Session 649: Disaster Memory in the Middle Ages, II
Tuesday 3 July 2018, 11.15-12.45
|Sponsor:||Abteilung für Wirtschafts-, Sozial- und Umweltgeschichte, Universität Bern|
|Organiser:||Christian Rohr, Historisches Institut, Universität Bern|
|Moderator/Chair:||Thomas Labbé, Archéologie, Terre, Histoire, Sociétés (ARTEHIS - UMR 6298), Université de Bourgogne|
|Respondent:||Martin Bauch, Leibniz-Institut für Geschichte und Kultur des östlichen Europa, Leipzig|
|Paper 649-a||Christopher of Bavaria and Climate-Related Crises in the Light of Memory of Nature|
Index terms: Computing in Medieval Studies, Economics - General, Mentalities, Social History
|Paper 649-b||The Memory of Social Disaster in the Works of a 12th-Century Ibadî Scholar Abu Yaqub Yusuf B. Ibrahim Al-Warjalanî|
Looking at natural disasters from a cultural history point-of-view, the short and long-time memory is an essential aspect for further prevention and preparedness of the affected people. In medieval societies, religious, astrometeorological, and practical memory cultures can be found. However, a critical analysis of some specific rituals of memory connected with natural disasters such as floods and earthquakes, or with long-time effects such as droughts and famines, had been constructed much later than someone might expect. The double session sheds light on different types of disaster memory. The examples are taken from northern France, England, Scandinavia, the Holy Roman Empire and the Islamic world.
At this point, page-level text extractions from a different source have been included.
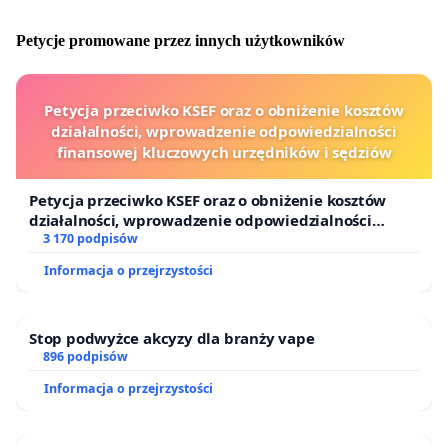
Petycje promowane przez innych użytkowników
Petycja przeciwko KSEF oraz o obniżenie kosztów
działalności, wprowadzenie odpowiedzialności
finansowej kluczowych urzędników i sędziów
Petycja przeciwko KSEF oraz o obniżenie kosztów
działalności, wprowadzenie odpowiedzialności
finansowej kluczowych urzędników i sędziów
3 170 podpisów
Informacja o przejrzystości
Stop podwyżce akcyzy dla branży vape
896 podpisów
Informacja o przejrzystości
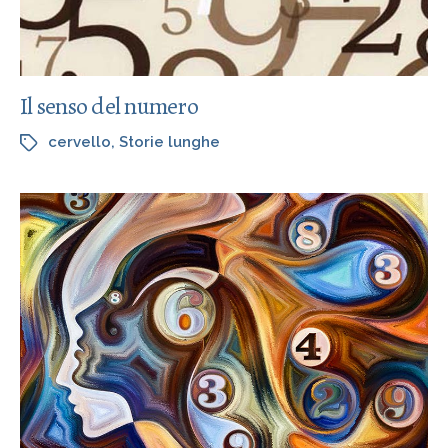
Il senso del numero
cervello
,
Storie lunghe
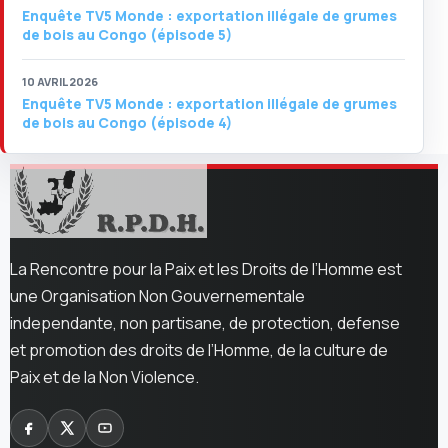
Enquête TV5 Monde : exportation illégale de grumes
de bois au Congo (épisode 5)
10 AVRIL 2026
Enquête TV5 Monde : exportation illégale de grumes
de bois au Congo (épisode 4)
La Rencontre pour la Paix et les Droits de l’Homme est
une Organisation Non Gouvernementale
independante, non partisane, de protection, defense
et promotion des droits de l’Homme, de la culture de
Paix et de la Non Violence.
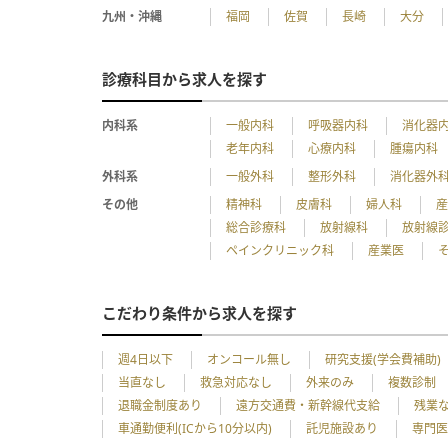
九州・沖縄
福岡
佐賀
長崎
大分
診療科目から求人を探す
内科系
一般内科
呼吸器内科
消化器
老年内科
心療内科
腫瘍内科
外科系
一般外科
整形外科
消化器外
その他
精神科
皮膚科
婦人科
総合診療科
放射線科
放射線
ペインクリニック科
産業医
こだわり条件から求人を探す
週4日以下
オンコール無し
研究支援(学会費補助)
当直なし
救急対応なし
外来のみ
複数診制
退職金制度あり
遠方交通費・新幹線代支給
残業
車通勤便利(ICから10分以内)
託児施設あり
専門医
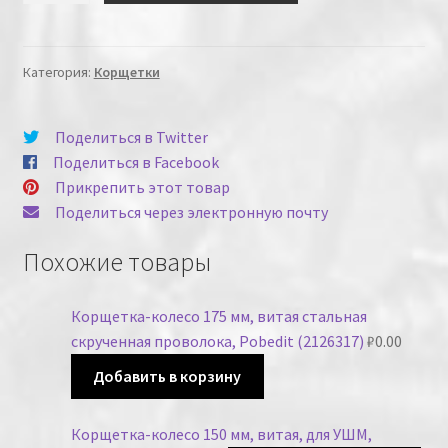
Категория:
Корщетки
Поделиться в Twitter
Поделиться в Facebook
Прикрепить этот товар
Поделиться через электронную почту
Похожие товары
Корщетка-колесо 175 мм, витая стальная
скрученная проволока, Pobedit (2126317)
₽
0.00
Добавить в корзину
Корщетка-колесо 150 мм, витая, для УШМ,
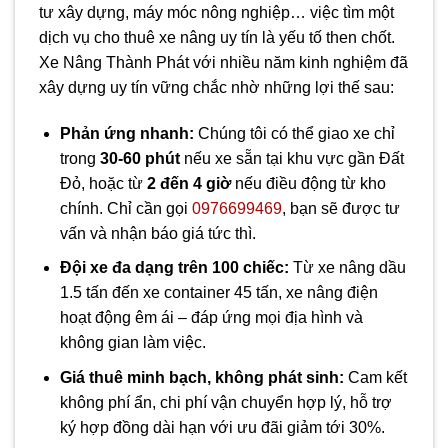
tư xây dựng, máy móc nông nghiệp… việc tìm một
dịch vụ cho thuê xe nâng uy tín là yếu tố then chốt.
Xe Nâng Thành Phát với nhiều năm kinh nghiệm đã
xây dựng uy tín vững chắc nhờ những lợi thế sau:
Phản ứng nhanh:
Chúng tôi có thể giao xe chỉ
trong
30-60 phút
nếu xe sẵn tại khu vực gần Đất
Đỏ, hoặc từ
2 đến 4 giờ
nếu điều động từ kho
chính. Chỉ cần gọi
0976699469
, bạn sẽ được tư
vấn và nhận báo giá tức thì.
Đội xe đa dạng trên 100 chiếc:
Từ xe nâng dầu
1.5 tấn đến xe container 45 tấn, xe nâng điện
hoạt động êm ái – đáp ứng mọi địa hình và
không gian làm việc.
Giá thuê minh bạch, không phát sinh:
Cam kết
không phí ẩn, chi phí vận chuyển hợp lý, hỗ trợ
ký hợp đồng dài hạn với ưu đãi giảm tới 30%.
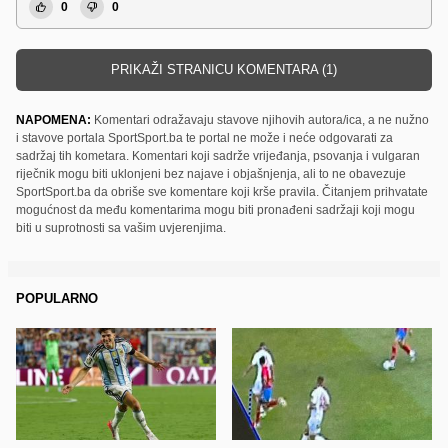
0
0
PRIKAŽI STRANICU KOMENTARA (1)
NAPOMENA:
Komentari odražavaju stavove njihovih autora/ica, a ne nužno
i stavove portala SportSport.ba te portal ne može i neće odgovarati za
sadržaj tih kometara. Komentari koji sadrže vrijeđanja, psovanja i vulgaran
riječnik mogu biti uklonjeni bez najave i objašnjenja, ali to ne obavezuje
SportSport.ba da obriše sve komentare koji krše pravila. Čitanjem prihvatate
mogućnost da među komentarima mogu biti pronađeni sadržaji koji mogu
biti u suprotnosti sa vašim uvjerenjima.
POPULARNO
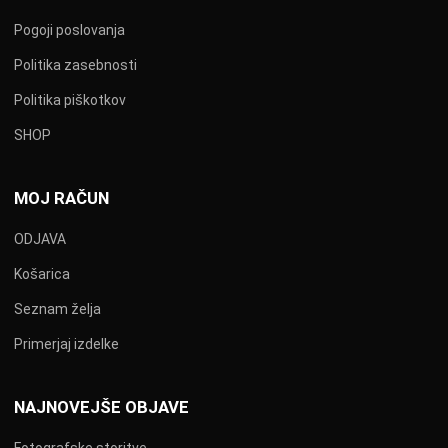
Pogoji poslovanja
Politika zasebnosti
Politika piškotkov
SHOP
MOJ RAČUN
ODJAVA
Košarica
Seznam želja
Primerjaj izdelke
NAJNOVEJŠE OBJAVE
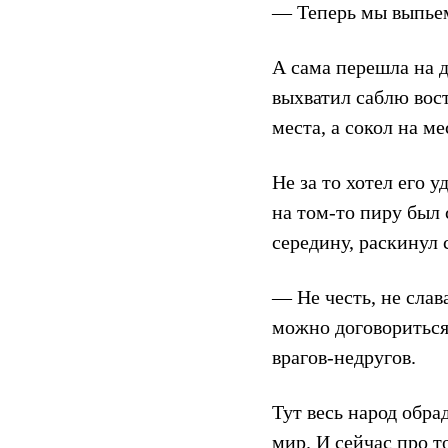
— Теперь мы выпьем
А сама перешла на 
выхватил саблю вост
места, а сокол на ме
Не за то хотел его у
на том-то пиру был
середину, раскинул 
— Не честь, не сла
можно договориться 
врагов-недругов.
Тут весь народ обра
мир. И сейчас про т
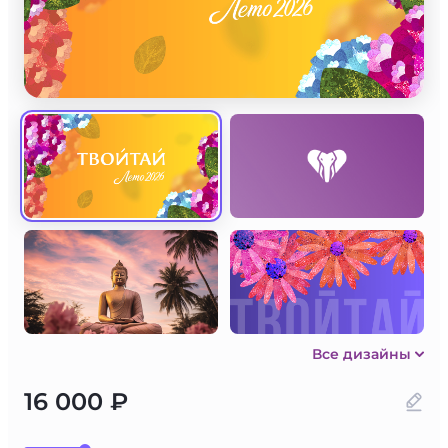
Все дизайны
16 000 ₽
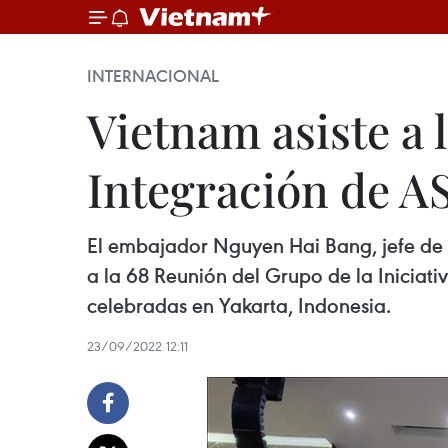
INTERNACIONAL
Vietnam asiste a 
Integración de 
El embajador Nguyen Hai Bang, jefe de l
a la 68 Reunión del Grupo de la Iniciati
celebradas en Yakarta, Indonesia.
23/09/2022 12:11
Paper -a: King Christopher of Bavaria (1418-1448) remained in the memories of the Nordic people as the ‘Bark King’, because people had to eat bread made from tree bark over his regime. This is due to several crop failures in the 1440s, which people blamed on the King. However, what caused the crop failures and how widespread and frequent they were, have failed from the memory of people. This paper draws additional sources from the natural archives, such as tree rings, ice layers and sediment varves, to assess the climatic causes of the gloomy nickname of the King.
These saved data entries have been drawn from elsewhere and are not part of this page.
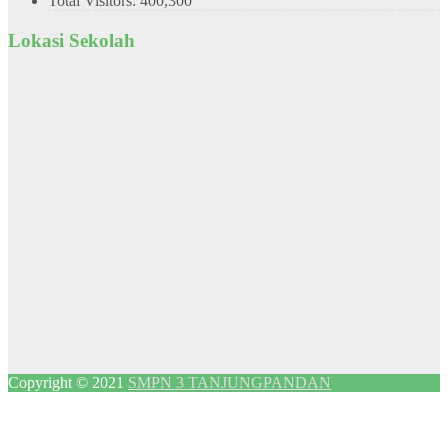
Total Visitors:
400,300
Lokasi Sekolah
Copyright © 2021
SMPN 3 TANJUNGPANDAN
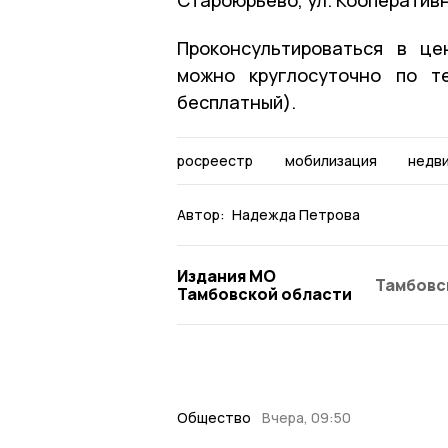
Проконсультироваться в це
можно круглосуточно по те
бесплатный).
росреестр
мобилизация
недв
Автор:
Надежда Петрова
Издания МО
Тамбовс
Тамбовской области
Общество
Вчера, 09:50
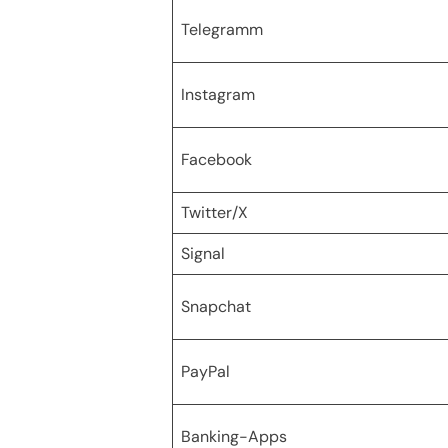
Telegramm
Instagram
Facebook
Twitter/X
Signal
Snapchat
PayPal
Banking-Apps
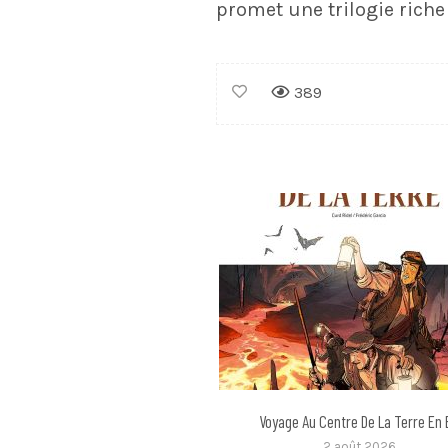
promet une trilogie rich
389
Voyage Au Centre De La Terre En
2 août 2026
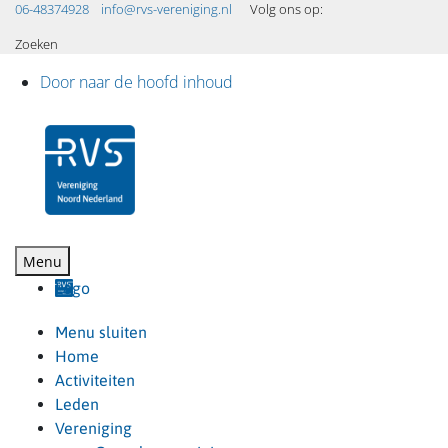
06-48374928
info@rvs-vereniging.nl
Volg ons op:
Zoeken
Door naar de hoofd inhoud
RVS Vereniging
Header
Rechts
Logo
Menu sluiten
Home
Activiteiten
Leden
Vereniging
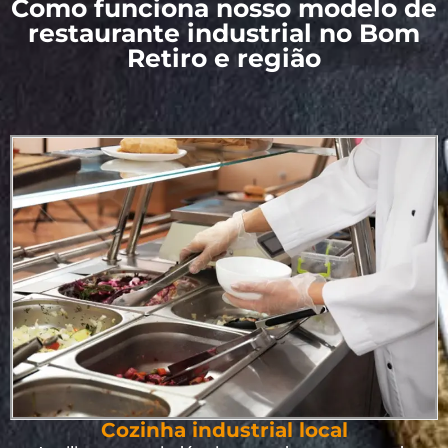
Como funciona nosso modelo de
restaurante industrial no Bom
Retiro e região
Cozinha industrial local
Paper -b: Warjalanî, who lived in Warjalan, between the years 1106-1175 C.E., was one of the scholars of Ibadî school, which is the official sect of Oman today. According to him, disaster should not only a natural one, but social chaos because of having serious results on people should be regarded as ‘disaster’. Furthermore, he produced respectable literature in order to explain social disaster and to warn people as a result of facing a social chaos in his time. Hence, we can find details about the memory of the social disaster and its reasons by means of his works. However, can social chaos or in a well-known name in Islam, the fitnah be regarded as a social disaster in fact? The aim of this work is to understand the term of the social disaster with reference to the works of Al-Warjalani as well as to discuss whether a social chaos can be regarded as a social disaster or not.
The papers will be followed by a comment referring to all papers of this double session.